El viejo espera. Chupa de su pipa con desesperación, como si todo el problema fuera imposible de resolver.
—El puré salado se hunde, y forma la capa profunda; como ésta tiene la tendencia de caer aun más profundamente, se resbala por el estrecho hacia el Atlántico, donde cae hasta más o menos unos mil metros, profundidad en la cual tiene aproximadamente el mismo peso específico que el agua del Atlántico.
Entretanto, en la superficie se lleva a cabo el equilibrio. El agua de la capa superior del Atlántico entra en el Mediterráneo, reemplazando al agua perdida por evaporación.
—Y a la que cayó en el Atlántico.
—Así es.
—Y nosotros queremos aprovechar ese hecho. Entraremos al Mediterráneo llevados por el agua con menor contenido en sal.
—Es la única posibilidad de éxito...
Por orden del comandante hago de vigía complementario.
—Estamos demasiado cerca de la tierra.
No ha pasado siquiera media hora, cuando el vigía de popa, a estribor, lanza un grito:
—¡Aviones a setenta grados!
El segundo oficial se vuelve. Su mirada sigue el brazo extendido del vigía.
Ya estoy al lado de la entrada. Mientras me deslizo hacia abajo oigo el grito de alarma e inmediatamente el sonar de la campana. El ingeniero aparece desde la proa.
De la cubierta llega la orden del segundo oficial de sumergirnos.
Lentamente, como si tuviera que luchar contra una gran resistencia, el indicador del manómetro se pone en movimiento.
—¡Todos los hombres a proa! —ordena el ingeniero. La gente se apresura hacia adelante.
El comandante está sentado sobre la caja de las cartas marinas. Está de espaldas a mí. Es el primero en reponerse de la sorpresa; se incorpora y, agitando la mano izquierda en el aire, como un dirigente, la derecha en el bolsillo del pantalón, dice:
—¡Por ahora nos quedamos debajo del agua! —y al segundo oficial—: ¡La segunda guardia!
En seguida se dirige a mí:
—¡Comenzamos bien! ¡Si esto sigue así, no llegamos a ningún lado!
La mesa de cartografía está libre en este momento. Miro detenidamente el mapa de Gibraltar. Entre la costa africana y los docks ingleses hay más o menos siete millas. Esos docks son los únicos a los cuales los británicos pueden llevar a reparar sus barcos desde el Mediterráneo. Los ingleses deben saber cómo defender ese puesto.
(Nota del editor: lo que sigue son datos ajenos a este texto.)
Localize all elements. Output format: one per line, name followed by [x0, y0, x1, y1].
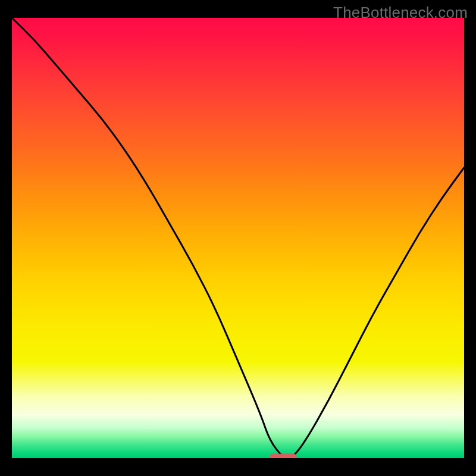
chart-frame: TheBottleneck.com — [0, 0, 476, 476]
optimal-marker — [270, 454, 297, 459]
curve-layer — [12, 18, 464, 458]
plot-area — [12, 18, 464, 458]
bottleneck-curve — [12, 18, 464, 458]
watermark-text: TheBottleneck.com — [333, 4, 468, 22]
Sólo siete millas entre costa y costa. Un estrecho corredor, en verdad.
Las columnas de Hércules: al norte, el peñón de Gibraltar, el Monte de Saturno, y al Sur, en la costa del Marruecos español, el peñón de Avila de Ceuta. Quizá nos tengamos que arrimar más a la costa Sur para pasar.
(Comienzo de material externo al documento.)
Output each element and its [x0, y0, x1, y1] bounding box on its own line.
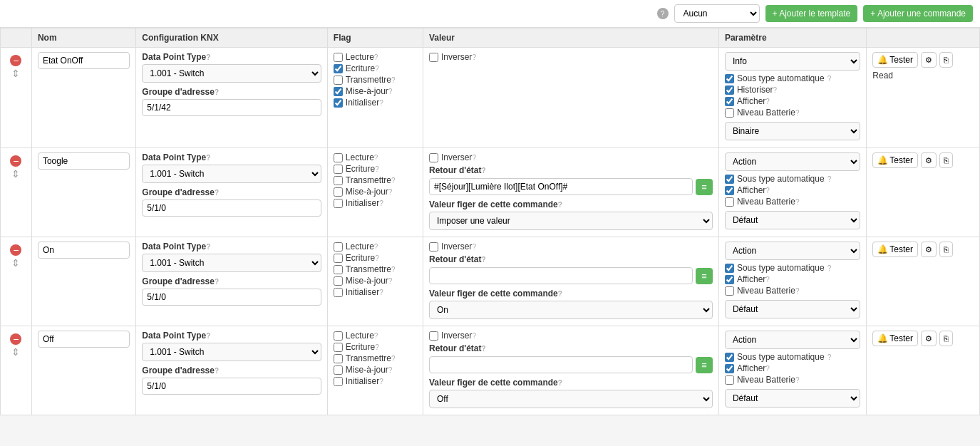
aucun-select[interactable]: Aucun [674, 4, 760, 23]
niveau-batterie-checkbox[interactable] [725, 286, 734, 296]
flag-transmettre-checkbox[interactable] [334, 265, 343, 274]
flag-transmettre-checkbox[interactable] [334, 176, 343, 185]
nom-input[interactable] [38, 152, 130, 170]
gear-button[interactable]: ⚙ [921, 52, 937, 68]
afficher-checkbox[interactable] [725, 275, 734, 284]
tester-button[interactable]: 🔔 Tester [872, 331, 918, 346]
sous-type-auto-row: Sous type automatique ? [725, 263, 860, 273]
valeur-figer-select[interactable]: On [429, 301, 713, 319]
afficher-checkbox[interactable] [725, 97, 734, 106]
sous-type-auto-checkbox[interactable] [725, 264, 734, 273]
sous-type-auto-checkbox[interactable] [725, 74, 734, 83]
gear-button[interactable]: ⚙ [921, 152, 937, 168]
tester-button[interactable]: 🔔 Tester [872, 52, 918, 68]
retour-etat-input[interactable] [429, 267, 693, 284]
flag-initialiser-checkbox[interactable] [334, 98, 343, 108]
dpt-select[interactable]: 1.001 - Switch [142, 165, 321, 183]
copy-button[interactable]: ⎘ [939, 152, 953, 168]
gear-button[interactable]: ⚙ [921, 242, 937, 257]
main-table: Nom Configuration KNX Flag Valeur Paramè… [0, 28, 980, 415]
retour-etat-button[interactable]: ≡ [696, 179, 713, 195]
groupe-adresse-input[interactable] [142, 378, 321, 395]
groupe-adresse-input[interactable] [142, 99, 321, 116]
inverser-checkbox[interactable] [429, 53, 438, 62]
move-icon[interactable]: ⇕ [11, 346, 20, 358]
flag-miseAJour-checkbox[interactable] [334, 365, 343, 375]
flag-lecture-checkbox[interactable] [334, 153, 343, 162]
historiser-checkbox[interactable] [725, 85, 734, 95]
tester-button[interactable]: 🔔 Tester [872, 242, 918, 257]
niveau-batterie-checkbox[interactable] [725, 108, 734, 118]
dpt-select[interactable]: 1.001 - Switch [142, 64, 321, 83]
valeur-figer-select[interactable]: Off [429, 390, 713, 408]
nom-input[interactable] [38, 242, 130, 259]
flag-lecture-checkbox[interactable] [334, 331, 343, 341]
niveau-batterie-checkbox[interactable] [725, 375, 734, 385]
niveau-batterie-checkbox[interactable] [725, 197, 734, 207]
copy-button[interactable]: ⎘ [939, 52, 953, 68]
dpt-select[interactable]: 1.001 - Switch [142, 254, 321, 272]
inverser-checkbox[interactable] [429, 331, 438, 341]
tester-button[interactable]: 🔔 Tester [872, 152, 918, 168]
move-icon[interactable]: ⇕ [11, 257, 20, 269]
flag-lecture-checkbox[interactable] [334, 242, 343, 251]
retour-etat-button[interactable]: ≡ [696, 268, 713, 284]
gear-button[interactable]: ⚙ [921, 331, 937, 346]
copy-button[interactable]: ⎘ [939, 242, 953, 257]
copy-button[interactable]: ⎘ [939, 331, 953, 346]
parametre-select[interactable]: Action [725, 331, 860, 349]
flag-initialiser-checkbox[interactable] [334, 288, 343, 297]
inverser-checkbox[interactable] [429, 242, 438, 251]
retour-etat-button[interactable]: ≡ [696, 357, 713, 373]
defaut-select[interactable]: Défaut [725, 389, 860, 408]
inverser-checkbox[interactable] [429, 153, 438, 162]
niveau-batterie-label: Niveau Batterie? [737, 286, 800, 296]
flag-miseAJour-checkbox[interactable] [334, 276, 343, 286]
afficher-row: Afficher? [725, 274, 860, 284]
parametre-select[interactable]: Action [725, 152, 860, 171]
parametre-select[interactable]: Info [725, 52, 860, 71]
flag-ecriture-checkbox[interactable] [334, 254, 343, 263]
flag-lecture-checkbox[interactable] [334, 53, 343, 62]
add-command-button[interactable]: + Ajouter une commande [863, 5, 973, 22]
flag-ecriture-checkbox[interactable] [334, 64, 343, 73]
remove-row-button[interactable]: − [10, 244, 21, 256]
nom-input[interactable] [38, 52, 130, 69]
groupe-adresse-input[interactable] [142, 199, 321, 217]
action-buttons: 🔔 Tester ⚙ ⎘ [872, 242, 974, 257]
dpt-select[interactable]: 1.001 - Switch [142, 343, 321, 361]
parametre-select[interactable]: Action [725, 242, 860, 260]
binaire-select[interactable]: Binaire [725, 122, 860, 140]
flag-ecriture-checkbox[interactable] [334, 343, 343, 352]
afficher-checkbox[interactable] [725, 364, 734, 373]
defaut-select[interactable]: Défaut [725, 211, 860, 229]
flag-initialiser-checkbox[interactable] [334, 199, 343, 208]
remove-row-button[interactable]: − [10, 55, 21, 66]
retour-etat-input[interactable] [429, 356, 693, 373]
flag-miseAJour-checkbox[interactable] [334, 187, 343, 197]
valeur-figer-label: Valeur figer de cette commande? [429, 378, 713, 388]
add-template-button[interactable]: + Ajouter le template [765, 5, 858, 22]
flag-transmettre-label: Transmettre? [346, 264, 396, 274]
move-icon[interactable]: ⇕ [11, 68, 20, 79]
inverser-label: Inverser? [441, 242, 476, 251]
sous-type-auto-checkbox[interactable] [725, 175, 734, 184]
flag-transmettre-checkbox[interactable] [334, 354, 343, 363]
flag-initialiser-checkbox[interactable] [334, 377, 343, 386]
flag-ecriture-checkbox[interactable] [334, 165, 343, 174]
flag-miseAJour-checkbox[interactable] [334, 87, 343, 96]
remove-row-button[interactable]: − [10, 333, 21, 345]
defaut-select[interactable]: Défaut [725, 300, 860, 318]
flag-transmettre-checkbox[interactable] [334, 76, 343, 85]
sous-type-auto-checkbox[interactable] [725, 353, 734, 362]
nom-input[interactable] [38, 331, 130, 348]
remove-row-button[interactable]: − [10, 155, 21, 167]
action-buttons: 🔔 Tester ⚙ ⎘ [872, 331, 974, 346]
move-icon[interactable]: ⇕ [11, 168, 20, 180]
valeur-figer-select[interactable]: Imposer une valeur [429, 212, 713, 230]
niveau-batterie-label: Niveau Batterie? [737, 197, 800, 207]
groupe-adresse-input[interactable] [142, 289, 321, 306]
afficher-label: Afficher? [737, 96, 770, 106]
afficher-checkbox[interactable] [725, 186, 734, 195]
retour-etat-input[interactable] [429, 178, 693, 195]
¿Sería en realidad una ventaja hacerlo así? Los Tommies piensan con seguridad que un submarino alemán no pasará justamente por delante de su puerto, así que se concentrarán más en el cuidado de la costa de enfrente... El viejo debe tener su plan hace mucho ya. Tengo curiosidad por saber qué rumbo nos hará tomar.